Un anno dalla folle fuga dal carcere di Foggia. Il 9 marzo 2020, 72 detenuti uscirono dalla porta principale del penitenziario al termine di una rivolta scoppiata per l’emergenza Covid. Il tutto a poche ore dal lockdown che fermò l’Italia intera. Scene da film, riprese dai mass media di tutto il mondo. Molti prigionieri rientrarono in cella il giorno stesso, altri rapinarono alcuni automobilisti per fuggire lontano dalla città. Tra gli evasi anche personaggi di spicco della criminalità locale, ritenuti contigui ai clan della provincia di Foggia. Alcuni di loro vennero raggiunti e arrestati dalla squadra mobile il 14 aprile successivo in una cava di Apricena. Si erano dati alla latitanza e al momento del blitz stavano partecipando ad un vero e proprio summit malavitoso. Stessa sorte per gli altri evasi, riacciuffati a stretto giro e trasferiti nelle case circondariali di tutta Italia. Cristoforo Aghilar fu l’ultimo ad essere catturato; il killer di Orta Nova venne arrestato dai carabinieri il 29 luglio, mentre si nascondeva in un casolare nella Bat. Fu un fantasma per quasi cinque mesi.

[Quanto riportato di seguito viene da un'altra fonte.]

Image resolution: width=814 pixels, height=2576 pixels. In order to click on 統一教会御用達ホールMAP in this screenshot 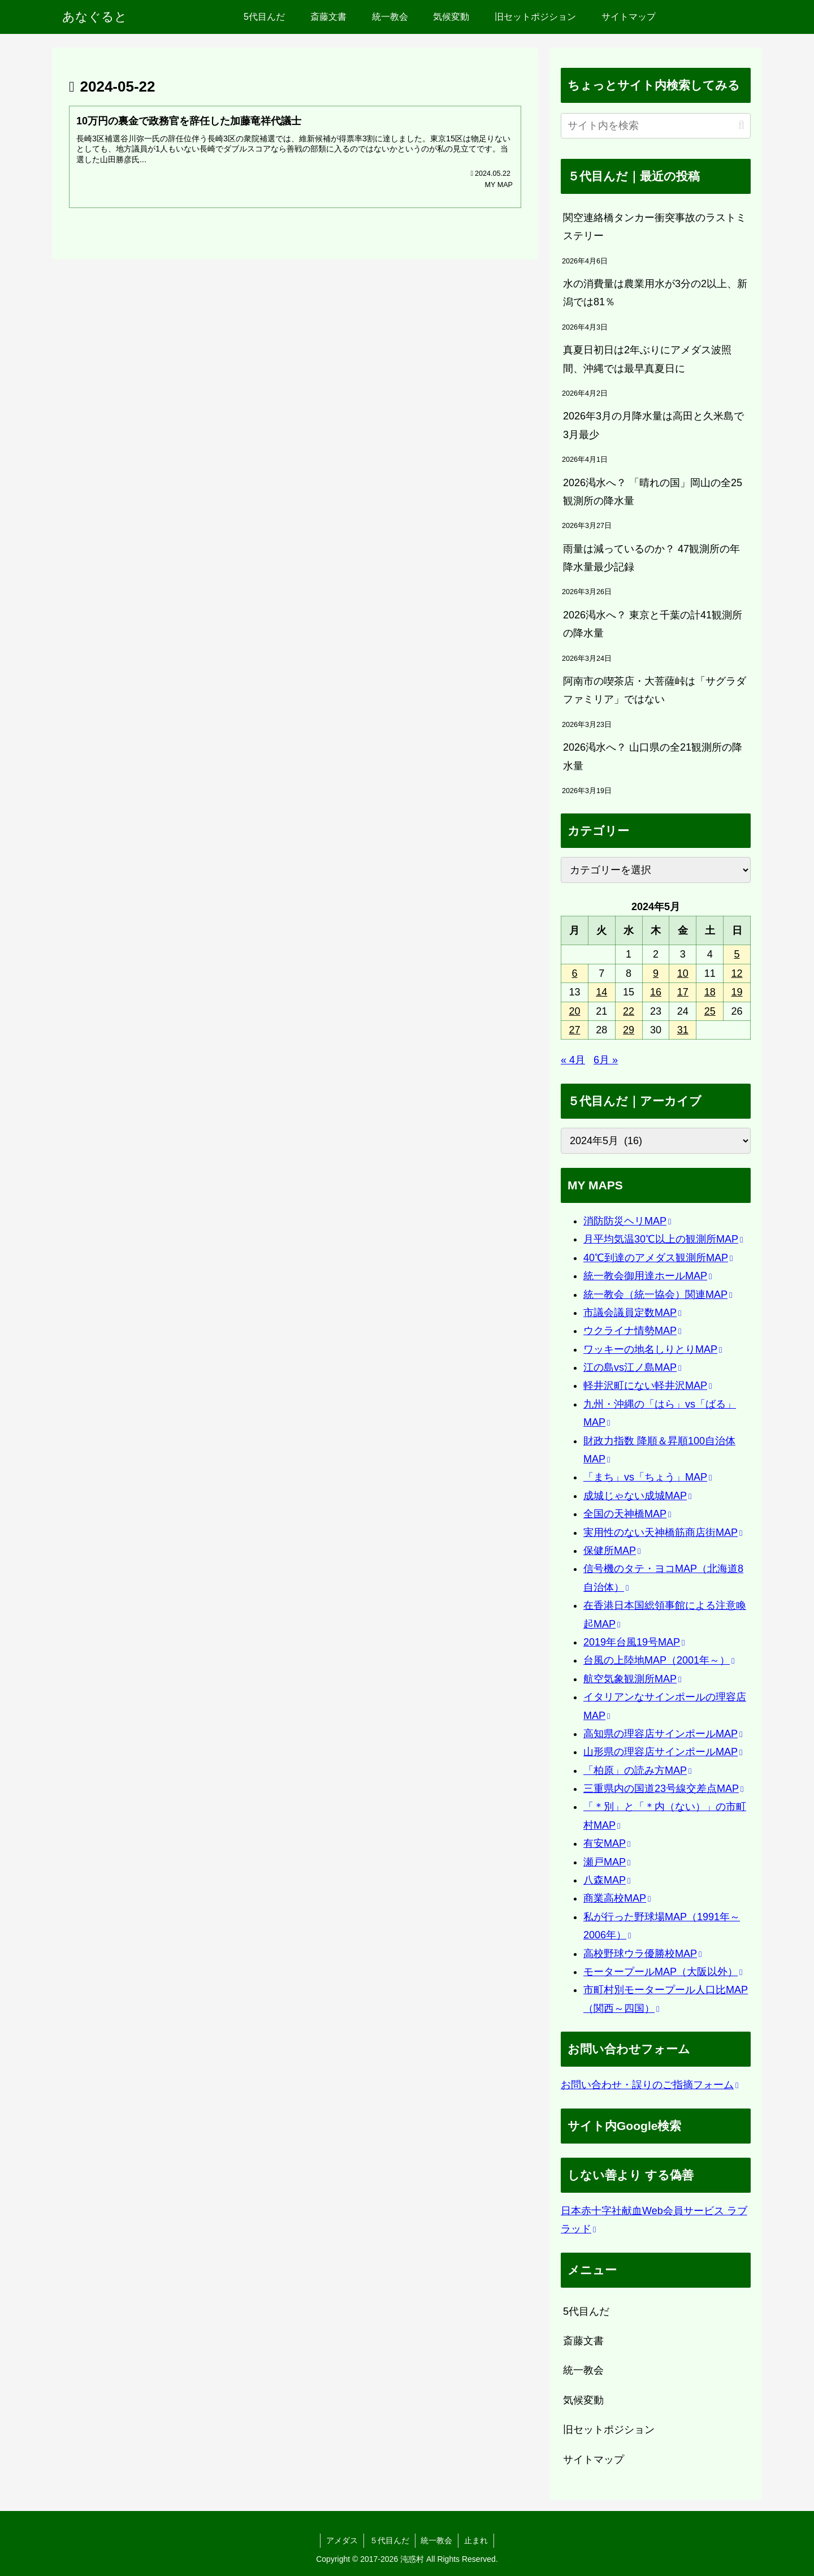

Ma qual è la situazione oggi nel carcere di Foggia? Prima della “grande fuga”, c’era un sovraffollamento record, oltre 600 detenuti rispetto ai 365 posti regolamentari. Oggi i carcerati, anche per via dei trasferimenti post evasione, sono poco più di 500. Una situazione non facile ma meno allarmante rispetto a quella di un anno fa. Scarseggiano, però, i poliziotti penitenziari, dovrebbero essercene 261, ce ne sono circa la metà.

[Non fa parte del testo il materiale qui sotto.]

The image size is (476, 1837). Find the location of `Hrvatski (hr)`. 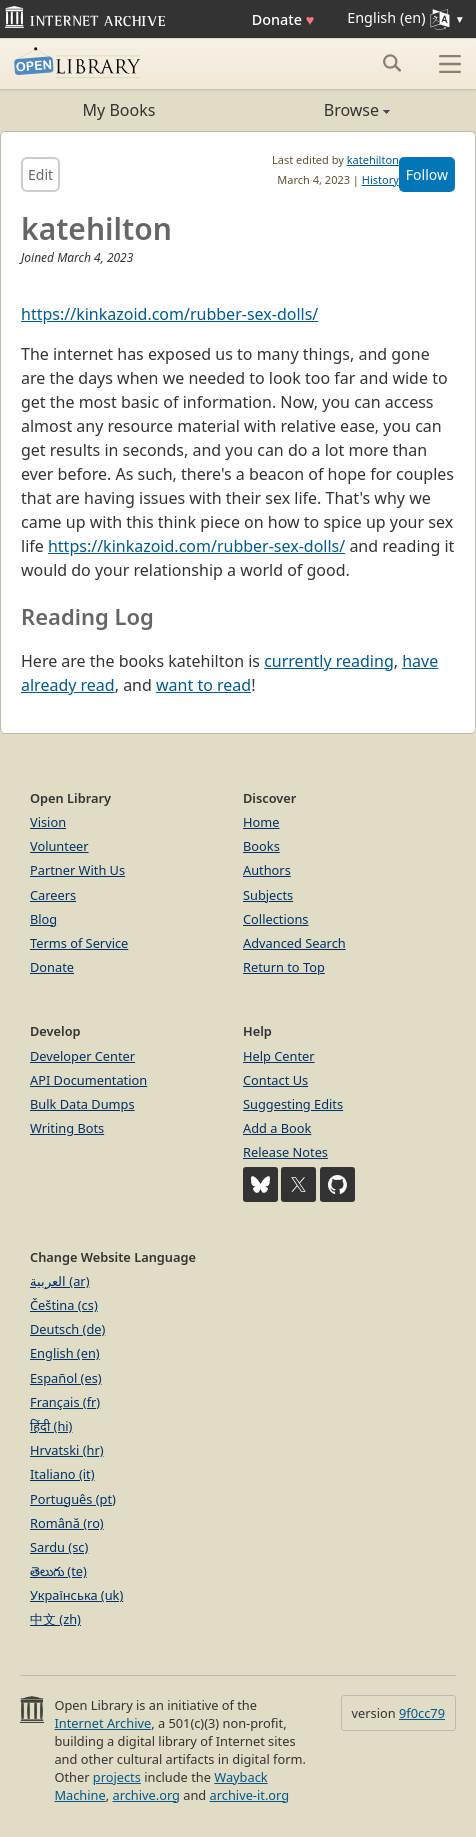

Hrvatski (hr) is located at coordinates (67, 1450). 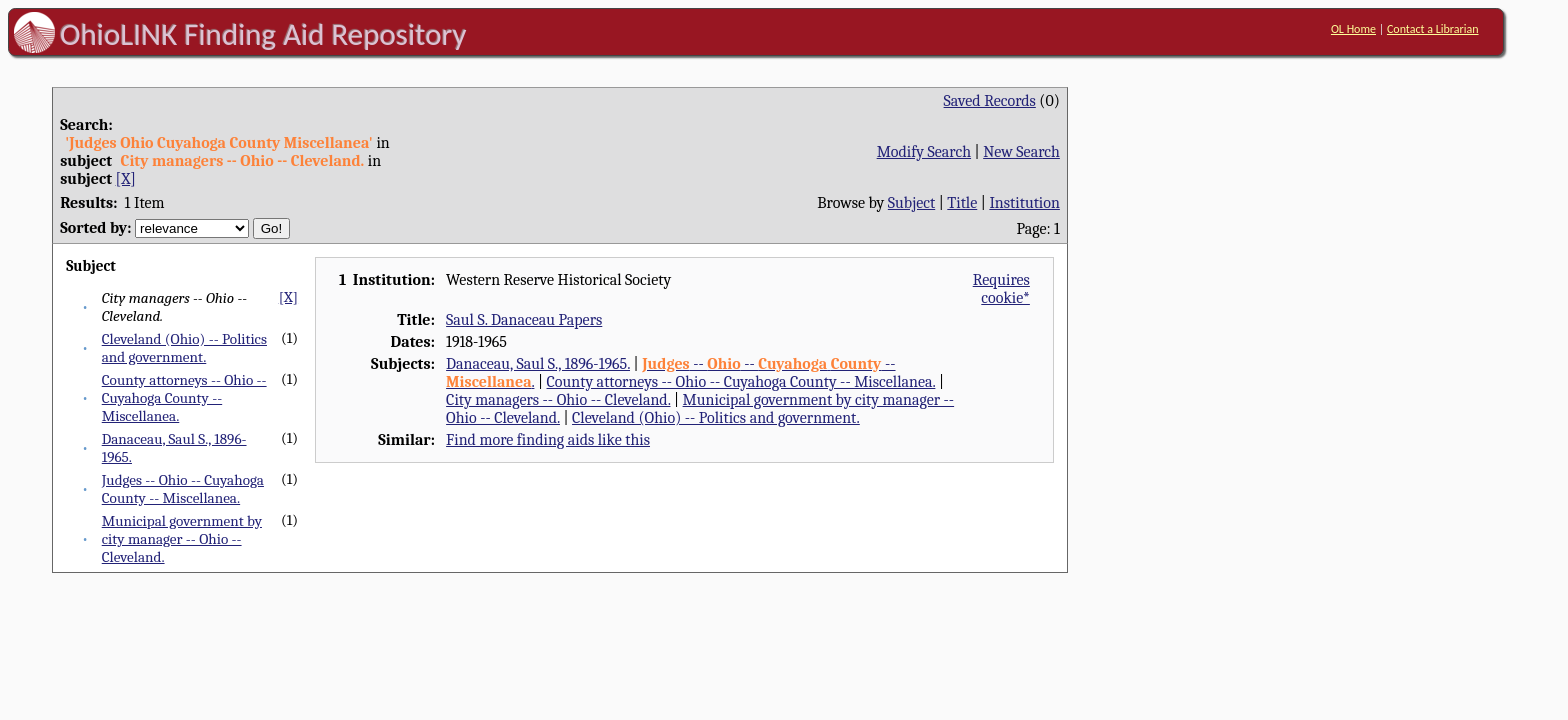 I want to click on Danaceau, Saul S., 1896-1965., so click(x=538, y=364).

In un 2020 contrassegnato dalla pandemia, il carcere di Foggia ha anche perso il reparto di “Alta Sicurezza”, chiuso ancor prima della maxi evasione. L’Alta Sicurezza, detta “As”, era riservata ai detenuti “in odor di mafia”; a Foggia erano presenti alcune decine di ristretti ritenuti contigui ai clan locali. Negli anni, l’Alta Sicurezza di via delle Casermette ha ospitato elementi di rilievo della criminalità di Capitanata. In quelle celle, infatti, transitarono esponenti di vertice della Società Foggiana e della mafia garganica e sanseverese, tutti trasferiti altrove.

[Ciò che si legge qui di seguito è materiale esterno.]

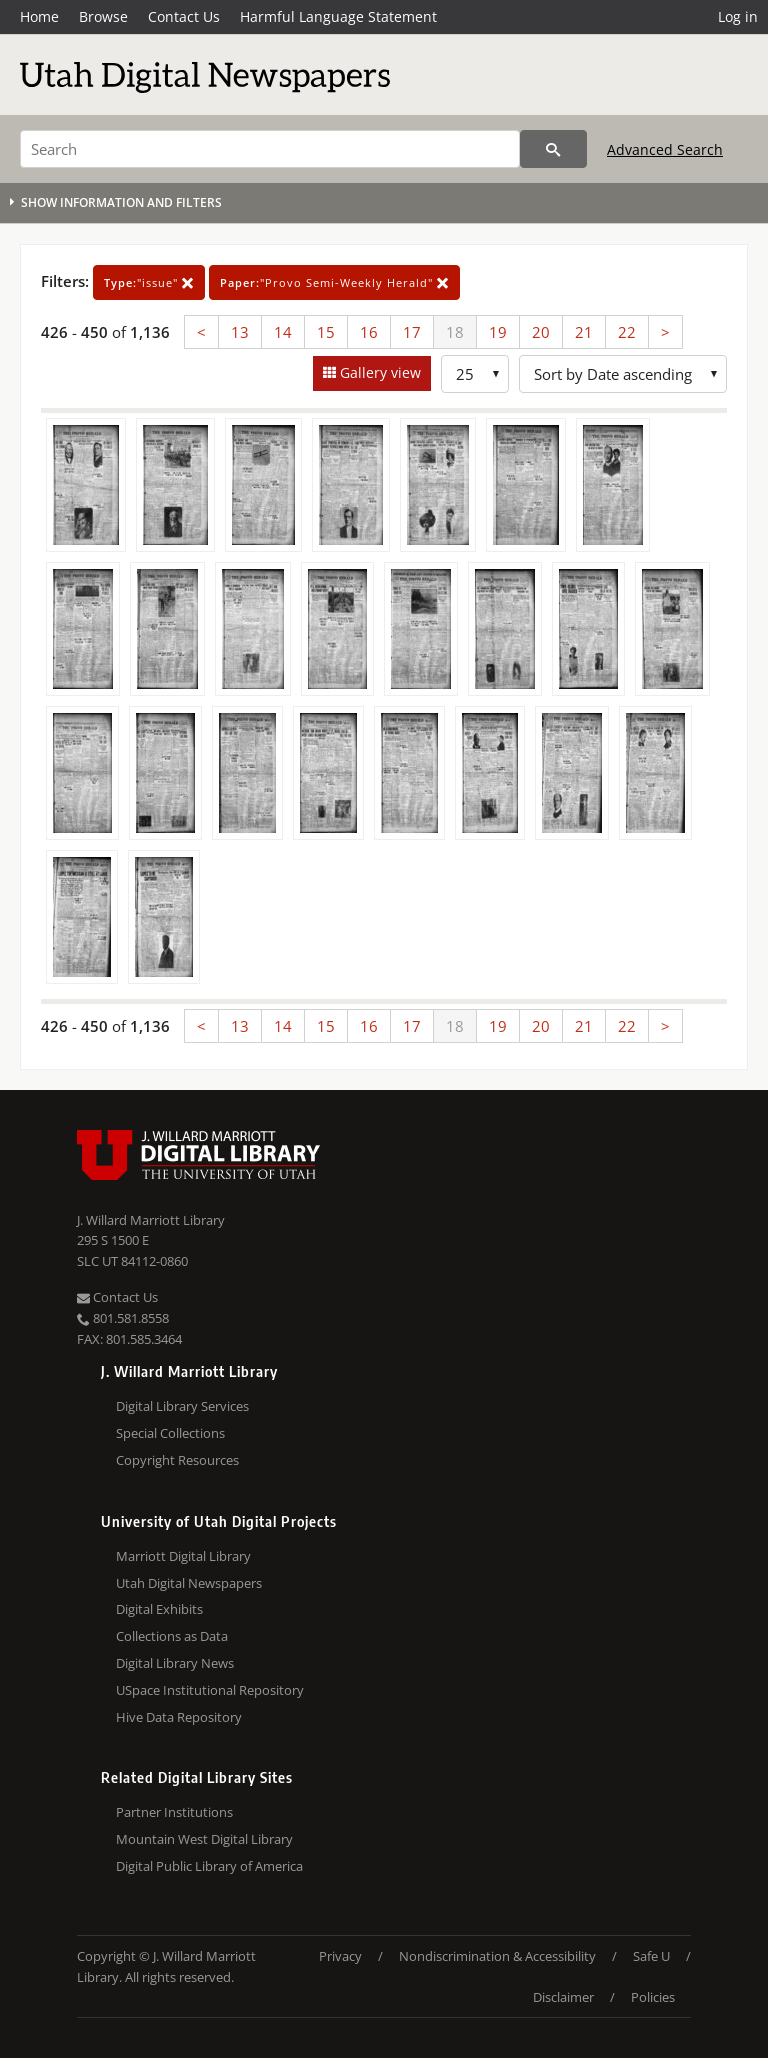 This screenshot has height=2058, width=768. Describe the element at coordinates (177, 1460) in the screenshot. I see `Copyright Resources` at that location.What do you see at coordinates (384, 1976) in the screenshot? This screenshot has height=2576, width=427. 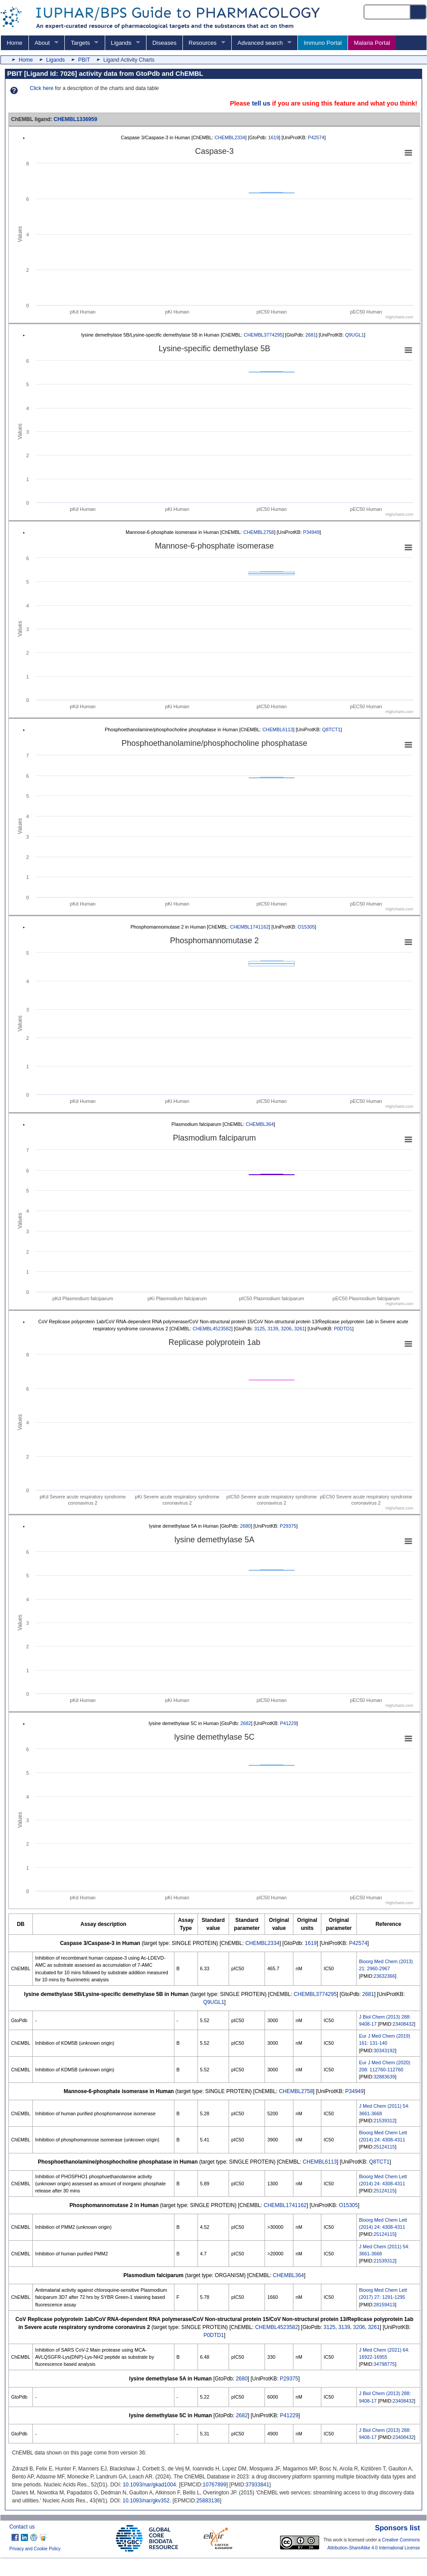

Ma anche tra i “detenuti comuni” si celavano – e forse si celano ancora – uomini vicini alla malavita organizzata, come quelli arrestati nella cava di Apricena. Personaggi che non avendo condanne per mafia, né accuse di reati aggravati dalla mafiosità, vengono collocati insieme a tutti gli altri.
Dal 9 marzo 2020 ad oggi si sono susseguite le proteste dei sindacati e i sopralluoghi dei vertici del mondo penitenziario italiano per l’annoso problema del sovraffollamento. Lo scorso ottobre il sindacato della penitenziaria Spp è tornato a chiedere interventi seri ed immediati: “È necessario riportare i numeri a quelle che sono le capienze massime della struttura”, aveva detto il rappresentante Di Giacomo. Ma nonostante gli appelli, la città di Foggia continua a rappresentare una delle realtà carcerarie più complesse di tutto il paese.